Patient Education

Intrauterine Device

An intrauterine device (IUD) is a type of birth control that is inserted directly into the uterus to prevent pregnancy. When considering birth control, there are many options for women to use, which is why it is important to get the information on each method for an educated decision. This page covers the basic information about the IUD to help you decide if it's right for you. 

WHAT IS AN IUD?

An intrauterine device, or IUD, is a small, t-shaped device made of plastic. It is inserted by your doctor directly into the uterus, and it can be left in the uterus for 5 to 10 years, depending on the type. There are two forms of IUD: 

  • Copper: Copper IUDs can remain in your body for as long as 10 years. 
  • Progesterone: This type of IUD is made of plastic and contains the hormone progesterone. This type of IUD has to be replaced every 5 years. 

IUDs are a popular form of birth control all over the world. However, it is important to remember that they do not protect against HIV or other STDs. Although in the past IUDs were sometimes unsafe, scientists have perfected the technology to make IUDs very safe and usable. 

HOW DO THEY WORK?

Depending on the type of IUD you get, it can work in one of two ways: 

  • Copper IUD: Copper IUDs work by releasing small amounts of copper into the uterus. This causes the uterus to produce chemicals that react with the copper, causing a chemical reaction in the uterus and fallopian tubes. This reaction creates conditions that are unfavorable for an egg to be fertilized by sperm, almost like a spermicide. 
  • IUD with Progesterone: This IUD releases a small amount of the hormone progestin, which thickens cervical mucus and makes sperm unable to travel through the cervix. It also immobilizes the sperm and makes conditions unfavorable for the egg to live as well as thinning out the endometrial lining. 

HOW IS THE IUD INSERTED?

The only way an IUD can be inserted or removed is by a doctor. Before it is inserted, your doctor will perform an exam and ask questions to make sure that you are able to use an IUD. If you are able to use it, you may have to sign a consent form to make sure that you understand everything about the IUD. 

IUDs are often inserted during or right after your period. It will be placed into a thin plastic tube, which your doctor will guide through your vaginal and cervical openings and into the uterus. It is then pushed out and into the uterus and springs into place. This may be somewhat painful or uncomfortable, but does not require anesthesia to perform the insertion.

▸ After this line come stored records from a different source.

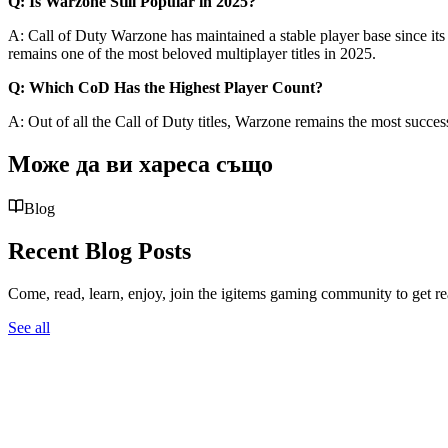
Q: Is Warzone Still Popular in 2025?
A: Call of Duty Warzone has maintained a stable player base since its
remains one of the most beloved multiplayer titles in 2025.
Q: Which CoD Has the Highest Player Count?
A: Out of all the Call of Duty titles, Warzone remains the most succes
Може да ви хареса също
Blog
Recent Blog Posts
Come, read, learn, enjoy, join the igitems gaming community to get r
See all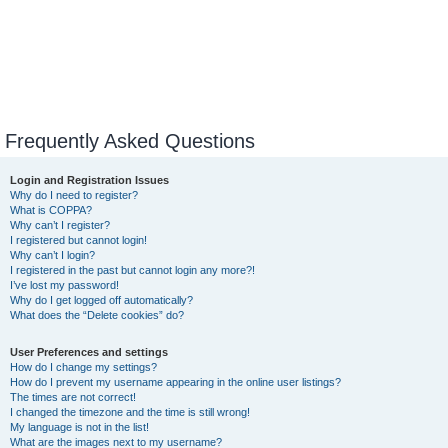
Frequently Asked Questions
Login and Registration Issues
Why do I need to register?
What is COPPA?
Why can’t I register?
I registered but cannot login!
Why can’t I login?
I registered in the past but cannot login any more?!
I’ve lost my password!
Why do I get logged off automatically?
What does the “Delete cookies” do?
User Preferences and settings
How do I change my settings?
How do I prevent my username appearing in the online user listings?
The times are not correct!
I changed the timezone and the time is still wrong!
My language is not in the list!
What are the images next to my username?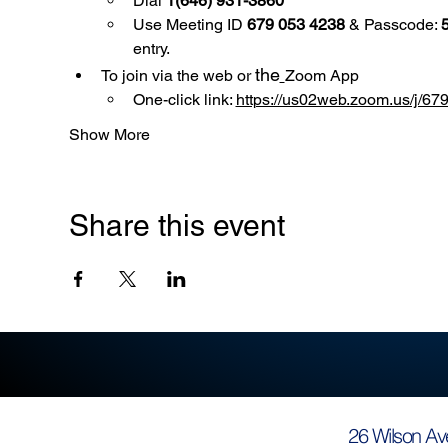
Dial 
1(646) 931-3860
Use
Meeting ID 
679 053 4238
 & Passcode: 
entry.
the
To join via the web or 
Zoom App
One-click link: 
https://us02web.zoom.us/
Show More
Share this event
26 Wilson Av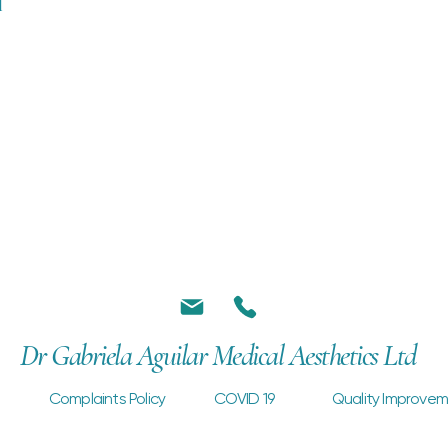
l
Dr Gabriela Aguilar Medical Aesthetics Ltd
Complaints Policy
COVID 19
Quality Improvem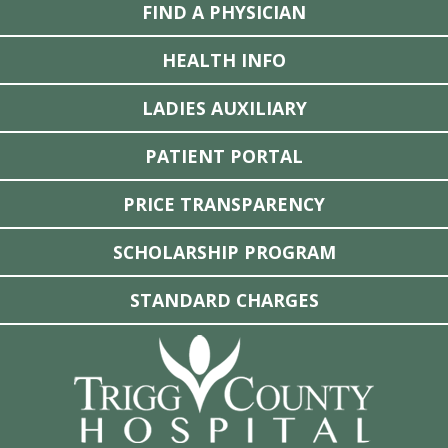
FIND A PHYSICIAN
HEALTH INFO
LADIES AUXILIARY
PATIENT PORTAL
PRICE TRANSPARENCY
SCHOLARSHIP PROGRAM
STANDARD CHARGES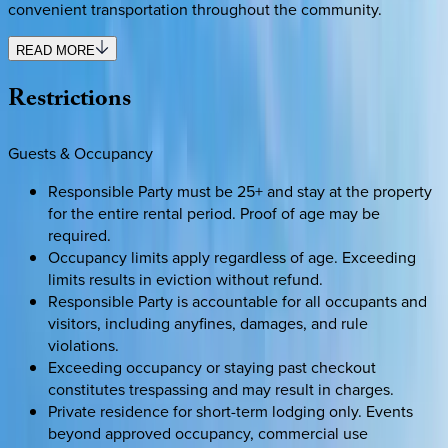
convenient transportation throughout the community.
READ MORE
Restrictions
Guests & Occupancy
Responsible Party must be 25+ and stay at the property
for the entire rental period. Proof of age may be
required.
Occupancy limits apply regardless of age. Exceeding
limits results in eviction without refund.
Responsible Party is accountable for all occupants and
visitors, including anyfines, damages, and rule
violations.
Exceeding occupancy or staying past checkout
constitutes trespassing and may result in charges.
Private residence for short-term lodging only. Events
beyond approved occupancy, commercial use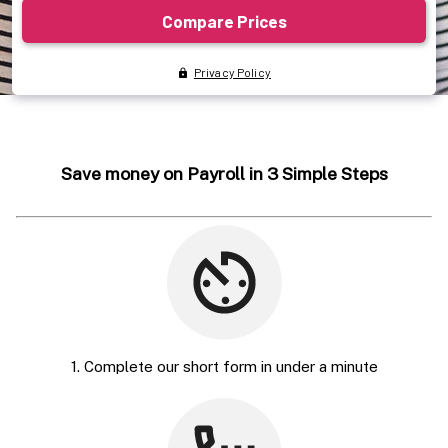
Save money on Payroll in 3 Simple Steps
1. Complete our short form in under a minute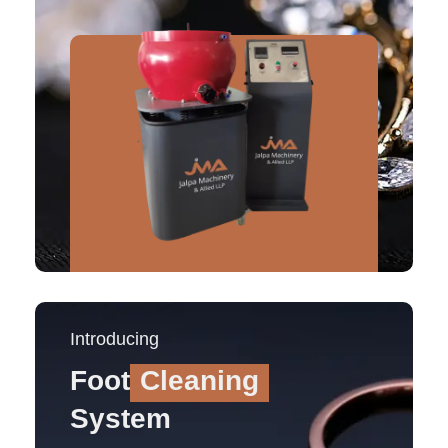
Introducing
Foot
Cleaning
System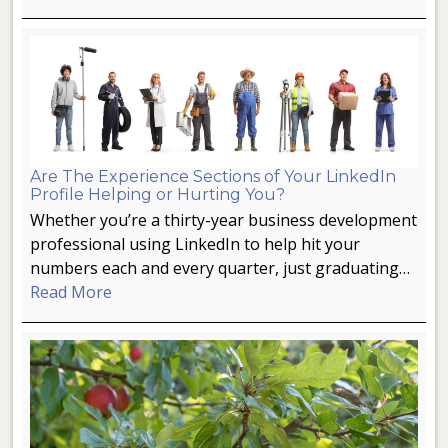
Are The Experience Sections of Your LinkedIn
Profile Helping or Hurting You?
Whether you’re a thirty-year business development
professional using LinkedIn to help hit your
numbers each and every quarter, just graduating…
Read More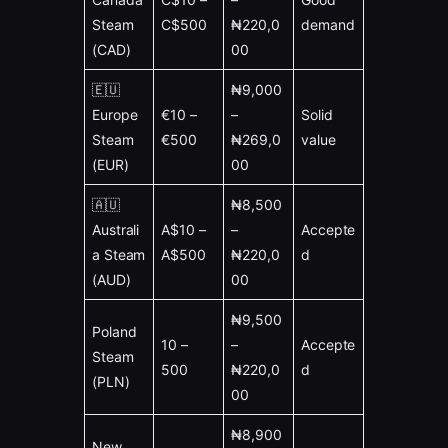
Steam
C$500
₦220,0
demand
(CAD)
00
🇪🇺
₦9,000
Europe
€10 –
–
Solid
Steam
€500
₦269,0
value
(EUR)
00
🇦🇺
₦8,500
Australi
A$10 –
–
Accepte
a Steam
A$500
₦220,0
d
(AUD)
00
₦9,500
Poland
10 –
–
Accepte
Steam
500
₦220,0
d
(PLN)
00
₦8,900
New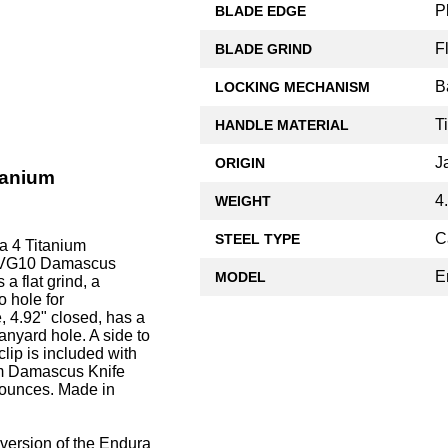
P
BLADE EDGE
F
BLADE GRIND
B
LOCKING MECHANISM
T
HANDLE MATERIAL
J
ORIGIN
tanium
4
WEIGHT
C
STEEL TYPE
a 4 Titanium
of VG10 Damascus
E
MODEL
 a flat grind, a
 hole for
 4.92" closed, has a
anyard hole. A side to
clip is included with
um Damascus Knife
3 ounces. Made in
 version of the Endura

Once it is inserted, your doctor will teach you how to make sure it is properly in place. Your IUD comes with pieces of string on the end, which hangs down through the cervical opening. You will be able to check the placement depending on these strings. You cannot feel the string during normal movement, and it should not affect intercourse, although your partner may be able to feel it on his penis. It is very important that you check the string regularly, which you can do by inserting a finger into the vagina and feeling it. If you cannot feel the string, the IUD may be out of place. If this happens, call your doctor, and use another form of birth control until he or she can correct it. Do NOT try to remove the IUD. Only a doctor can remove it. 

WHAT ARE THE BENEFITS OF IUDS?

IUDs are one of the most effective forms of birth control available. The hormonal IUD is more effective than the copper IUD, even though the latter is still extremely effective. The IUD also has other benefits, including the fact that it is easy to use, requires no effort, does not interfere with sex or daily activities, and cannot be dislodged by physical activity.

WHAT ARE THE RISKS OR SIDE EFFECTS OF USING AN IUD?

Side effects of having the IUD differ depending on the type. Copper IUDs may cause greater pain and bleeding during menstruation. However, hormonal IUDs tend to lessen menstrual periods. Some women have cramping or spotting after insertion. Vaginal discharge is also common. Both of these symptoms usually disappear within a month. 

However rare serious complications are, it is still important to know them. These include: 

  • Expulsion: This happens in about 5% of users within the first year of having an IUD, and most commonly in women who have not had children. Once expelled into the vagina, the IUD is no longer effective. 
  • Perforation: The IUD can pierce the wall of the uterus during removal or insertion. This complication is extremely rare. 
  • Infection: Infection inside the reproductive organs can occur, which may cause scarring. Scarring can affect a woman’s ability to conceive after the IUD is removed.. 
  • Pregnancy: Rarely, pregnancy can occur while an IUD is in place. If it is removed soon after conception, the risks are greatly lessened. However, if it is left in place, it can cause miscarriage, infection, or preterm birth. 

IN CONCLUSION

IUDs offer safe, popular, and effective protection on pregnancy. It is important to make sure that the IUD is right for you before choosing it. Talk to your doctor about your birth control options and whether an IUD is the right choice for you.